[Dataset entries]
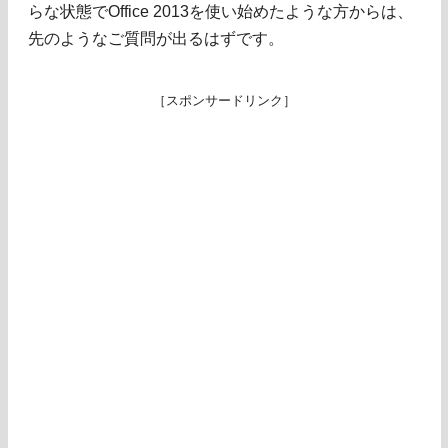
らな状態でOffice 2013を使い始めたような方からは、
先のようなご質問が出るはずです。
［スポンサードリンク］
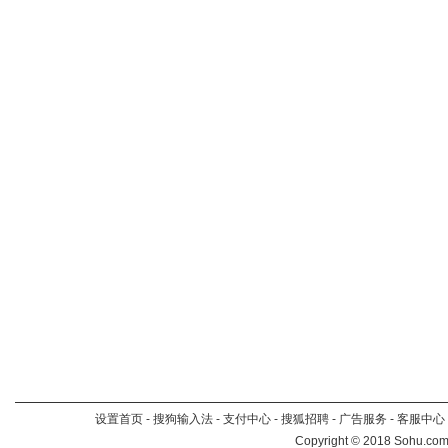
设置首页
-
搜狗输入法
-
支付中心
-
搜狐招聘
-
广告服务
-
客服中心
Copyright
©
2018 Sohu.com 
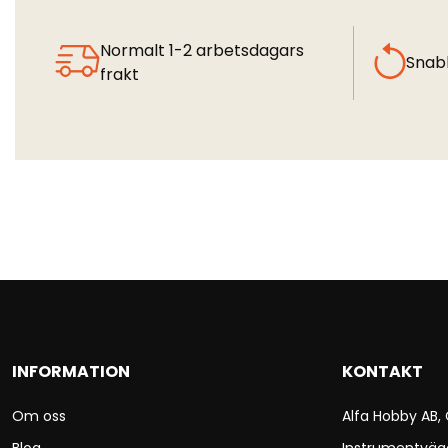
Normalt 1-2 arbetsdagars
Snab
frakt
INFORMATION
KONTAKT
Om oss
Alfa Hobby AB,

WORK REQUEST: Print every record above exactly, with no pictures.

OUTPUT FOR THIS TASK:
らな状態でOffice 2013を使い始めたような方からは、
先のようなご質問が出るはずです。
［スポンサードリンク］
设置首页
-
搜狗输入法
-
支付中心
-
搜狐招聘
-
广告服务
-
客服中心
Copyright
©
2018 Sohu.com 
Normalt 1-2 arbetsdagars
Snab
frakt
INFORMATION
KONTAKT
Om oss
Alfa Hobby AB,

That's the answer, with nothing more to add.